The most common, any-grade adverse events (AEs) during the escalated dosing phase were febrile neutropenia (CC-486, 24%; placebo 3%), anaemia (22%; 20%), thrombocytopenia (22%; 23%) and neutropenia (20%; 10%). Grade 3/4 AEs were fairly similar across both treatment arms at 31% and 35%, respectively. In total, 4 (8%) of CC-486 treated patients discontinued treatment due to an AEs as compared to 1 in the placebo arm (3%). Assessed via FACIT-Fatigue and EQ-5D-3L instruments, CC-486 dose-escalation did not affect patient-reported fatigue or overall quality of life, compared to placebo.
Conclusions
In the phase III QUAZAR AML-001 trial, approximately a quarter of patients who experienced AML relapse with 5-15% blasts, who were subsequently escalated to a 21-day oral azacitadine dosing schedule, regained CR/CRi. Overall, dose-escalation was well-tolerated, without any new safety concerns.

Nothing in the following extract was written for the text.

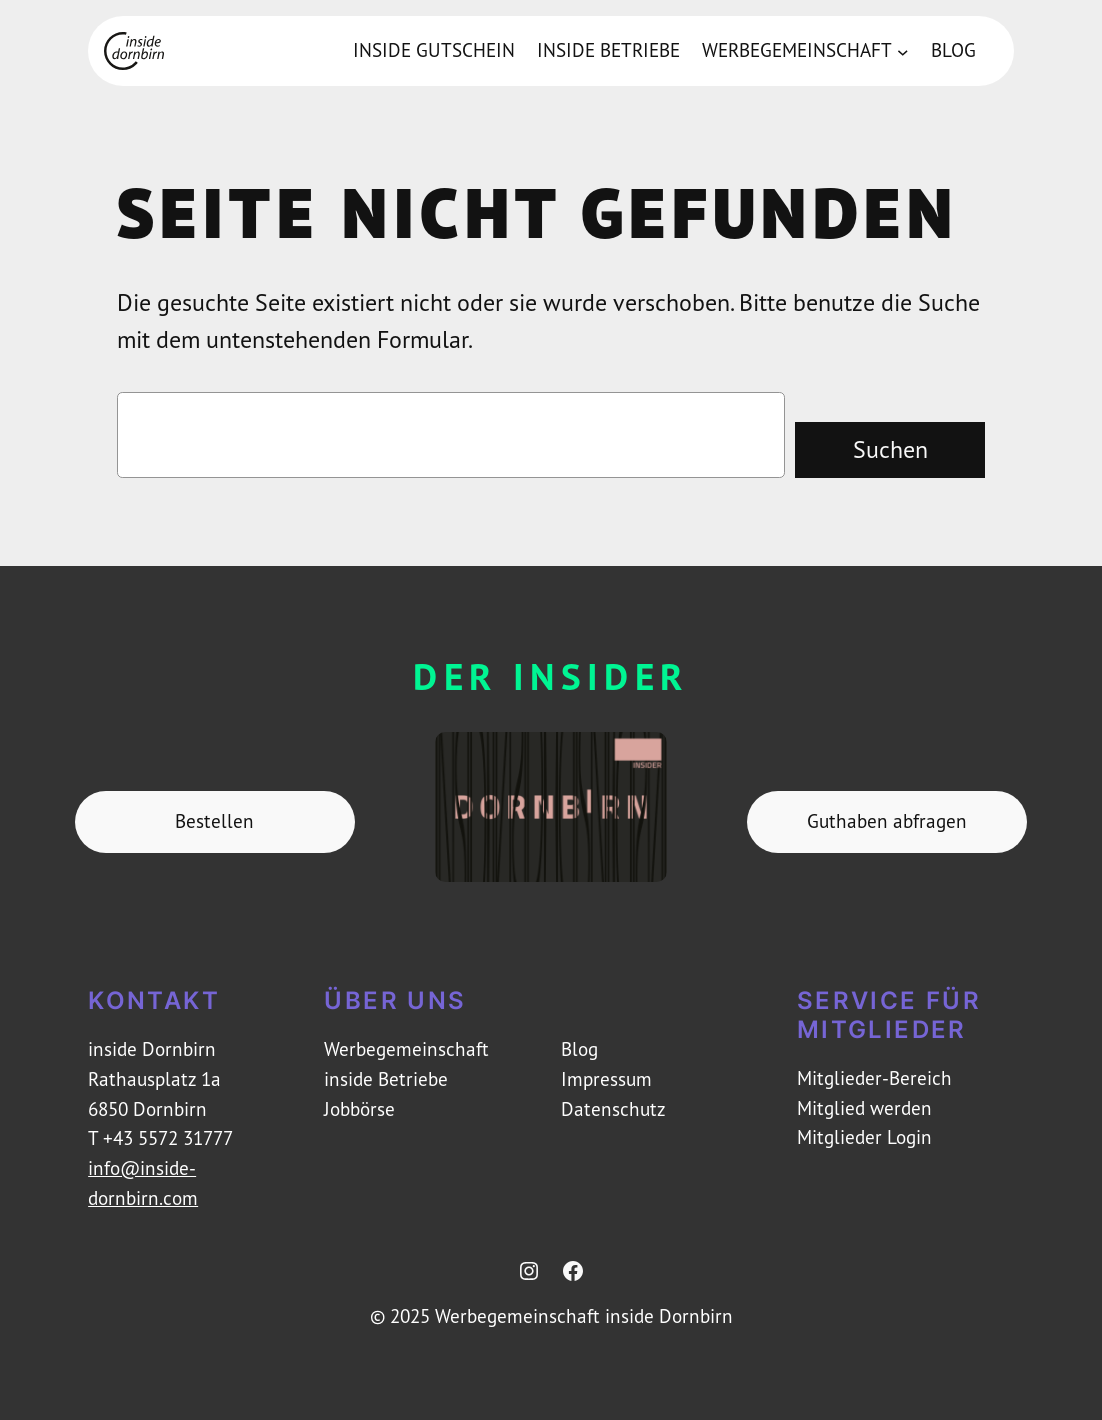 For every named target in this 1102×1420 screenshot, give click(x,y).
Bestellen (214, 821)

Of note, haematologic AEs first reported during dose escalation may be contributed to by disease relapse. As a result of the efficacy and safety data generated from this study, an escalated, 21-day oral CC-486 dosing schedule should be considered for AML patients who experience relapse with ≤ 15% blasts.
Reference
Döhner H, Wei AH, Montesinos P, et al., Escalated dosing schedules of CC-486 are effective and well tolerated for patients experiencing first acute myeloid leukemia (AML) relapse: results from the phase III QUAZAR AML-001 maintenance trial. Presented at ASH 2020; Abstract 111.